Location: Santa Clara, CA
Experience: 10+ Years
Employment Type: Full-Time / Contract
Position Overview:
We are seeking a highly experienced AWS Databricks Data Engineer to join our data engineering team in Santa Clara. The ideal candidate will have deep expertise in Databricks, AWS, PySpark, SQL, and large-scale data pipeline development.
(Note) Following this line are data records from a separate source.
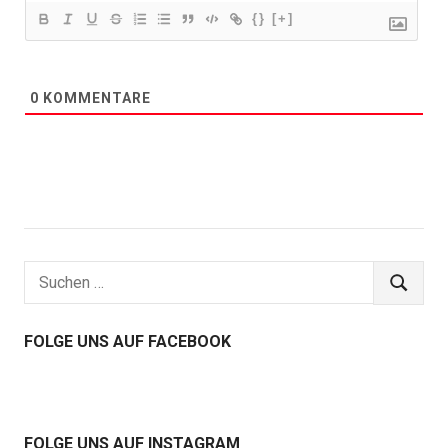
{}
[+]
0
KOMMENTARE
Suchen
SUCHEN
nach:
FOLGE UNS AUF FACEBOOK
FOLGE UNS AUF INSTAGRAM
This role focuses on designing and optimizing modern cloud-based data platforms that support analytics, BI, and enterprise reporting use cases.
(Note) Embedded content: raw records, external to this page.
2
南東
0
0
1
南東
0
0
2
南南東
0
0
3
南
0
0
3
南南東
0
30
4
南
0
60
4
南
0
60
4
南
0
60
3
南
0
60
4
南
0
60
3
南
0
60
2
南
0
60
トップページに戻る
You will collaborate with cross-functional teams and business stakeholders to deliver scalable, secure, and high-performance data solutions built on a Lakehouse architecture.
Key Responsibilities:
- Design and maintain scalable ETL/ELT pipelines using Databricks on AWS
- Develop high-performance data transformations using PySpark and SQL
- Implement and optimize Lakehouse (Medallion) architecture for batch data processing
- Integrate data from S3, databases, and AWS-native services
- Optimize Spark workloads for performance, cost, and scalability
- Implement data governance and access controls using Unity Catalog
- Deploy and manage jobs using Databricks Workflows and CI/CD pipelines
- Collaborate with business and analytics teams to deliver reliable, production-ready datasets
Required Technical Skills:
- Strong expertise in Databricks:
- Delta Lake
- Unity Catalog
- Lakehouse Architecture
- Workflows
- Delta Live Pipelines
- Table Triggers
- Databricks Runtime
- Advanced proficiency in PySpark and SQL
- Experience designing and rebuilding batch-heavy data pipelines
- Strong knowledge of Medallion Architecture
- Expertise in performance tuning and Spark optimization
- Experience with Databricks Workflows & orchestration
- Familiarity with Genie enablement concepts (working understanding required)
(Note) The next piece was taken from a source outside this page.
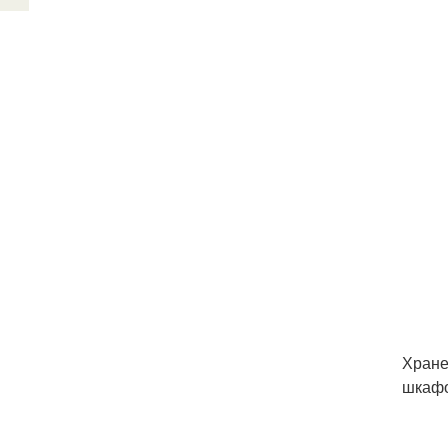
Хране
шкафо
- Experience with CI/CD and Git-based development
- Strong AWS fundamentals:
- IAM
- Networking basics
- S3
- Glue Catalog
Preferred Qualifications:
- Experience with Spark Structured Streaming
- Knowledge of real-time or near real-time data solutions
- Advanced Databricks Runtime configurations
- Experience with GitLab CI/CD pipelines
- Exposure to scalable enterprise data architectures
Certifications (Optional)
- Databricks Certified Data Engineer (Associate/Professional)
- AWS Data Engineer or AWS Solutions Architect Certification